Nous savons tous que la situation de nos finances publiques limite nos marges de manoeuvre. Mais nous ne pouvons ignorer, dans le même temps, les alertes répétées sur les conséquences d'un ralentissement de la transition écologique. Je pense notamment à l'audition du Haut Conseil pour le climat (HCC) en juillet dernier, ou encore la semaine passée aux échanges que nous avons eus avec des experts scientifiques dans le cadre d'une table ronde dédiée à l'entrée en vigueur du traité sur la haute mer.
Dans ce contexte, j'aimerais vous entendre sur deux points essentiels : estimez-vous que ce projet de budget est à la hauteur des enjeux de la transition écologique ? Quels enseignements tirez-vous des débats en cours à l'Assemblée nationale ?
Je vous cède à présent la parole pour un propos liminaire. Nos rapporteurs budgétaires interviendront ensuite, suivis de l'ensemble des membres de la commission, pour une séquence de questions-réponses.
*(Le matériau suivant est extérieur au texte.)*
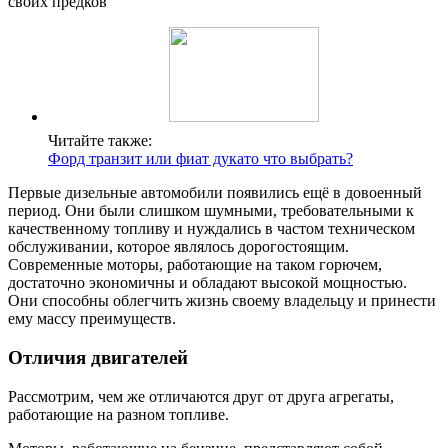
своих предков
Читайте также:
Форд транзит или фиат дукато что выбрать?
Первые дизельные автомобили появились ещё в довоенный
период. Они были слишком шумными, требовательными к
качественному топливу и нуждались в частом техническом
обслуживании, которое являлось дорогостоящим.
Современные моторы, работающие на таком горючем,
достаточно экономичны и обладают высокой мощностью.
Они способны облегчить жизнь своему владельцу и принести
ему массу преимуществ.
Отличия двигателей
Рассмотрим, чем же отличаются друг от друга агрегаты,
работающие на разном топливе.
Mme Monique Barbut, ministre de la transition écologique, de la biodiversité et des négociations internationales sur le climat et la nature. - Je tiens de nouveau à vous remercier de nous accueillir dans votre commission pour évoquer le portefeuille de ce ministère et les politiques que Catherine Chabaud, Mathieu Lefèvre et moi-même entendons mener à sa tête. Après avoir évoqué devant vous, au travers des enjeux de la COP 30, la dimension internationale de notre action, je vous expose à présent l'action que nous conduirons en France.
Cette séparation est certes quelque peu arbitraire, puisque les politiques écologiques s'inscrivent toutes dans un continuum. Elles se négocient à l'échelle internationale, s'incarnent nationalement, se déclinent territorialement et, surtout, se vivent localement.
La lutte contre le dérèglement climatique a occupé une grande partie de ma carrière et j'ai pu défendre mes convictions au sein et auprès d'organisations internationales. J'ai fait ce choix parce que je sais que nous ne parviendrons pas seuls à lutter contre le dérèglement climatique, qu'il nous faut trouver des accords entre États pour éviter que chacun d'entre nous ne soit affecté dans son quotidien.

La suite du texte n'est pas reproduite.